Table 1 Description of notations used in this paper

2 Related work

Data centers are the fundamental backbone of modern society. Subsequent to the explosive growth of connected users, networked devices, high-performance computing and data-intensive applications, the energy consumption of large-scale distributed systems has skyrocketed. This has motivated many research activities for development of energy-efficient measures for data centers.

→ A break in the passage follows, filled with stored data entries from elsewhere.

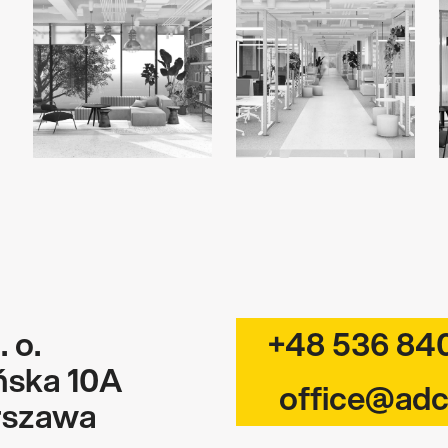
 o.
+48 536 84
ńska 10A
office@ad
rszawa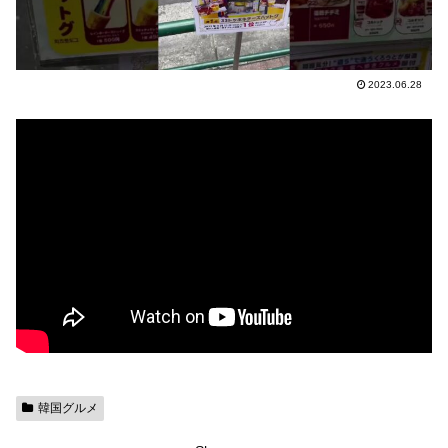
2023.06.28
韓国グルメ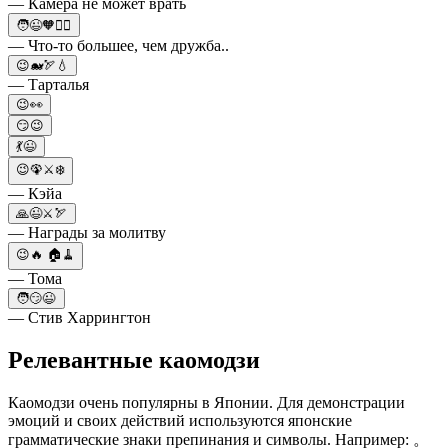
— Камера не может врать
🧑😉🧡👱‍♀️
— Что-то большее, чем дружба..
😉🐋🏹💧
— Тарталья
😉👀
😏😉
💃😉
😉🦚⚔️❄️
— Кэйа
🙏😉⚔️🏹
— Награды за молитву
😉🔥 🏠🧹
— Тома
🧑😏😉
— Стив Харрингтон
Релевантные каомодзи
Каомодзи очень популярны в Японии. Для демонстрации
эмоций и своих действий используются японские
грамматические знаки препинания и символы. Например: 。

Many existing application management solutions are deadline driven. They consider execution times [4, 17, 22] in order to increase resource computation efficiency. Addressing heterogeneous multi-cloud systems, Panda and Jana [18] have presented three task scheduling algorithms, which focus independently on completion time, median execution time and makespan, respectively. Ergu et al. [10] have proposed a rank-based task resource allocation model. The model weights tasks according to a reciprocal pairwise comparison matrix and the analytical hierarchy process. Yang et al. [29] have reported a host load prediction method for applications in cloud systems. The method uses phase space reconstruction to learn the best model of the evolutionary algorithm-based GMDH network. Song et al. [21] use online bin packing for resource provisioning while reducing the number of servers and meeting application demands. Li et al. [15] have developed Cress, a dynamic resource scheduling scheme for constrained applications. Cress attempts to maintain a trade-off between resource utilization and individual application performance. It employs a conversion method to dynamically adjust soft and hard constraints for fluctuating workloads. Fahim et al. [11] estimate the finishing times of the incoming tasks prior to allocation of the tasks to VMs. The allocation objectives include minimization of the degree of imbalance of VMs. In our work in the present paper, we will estimate the finishing times of applications using our model of profiles in order to satisfy deadline constraints while reducing energy consumption.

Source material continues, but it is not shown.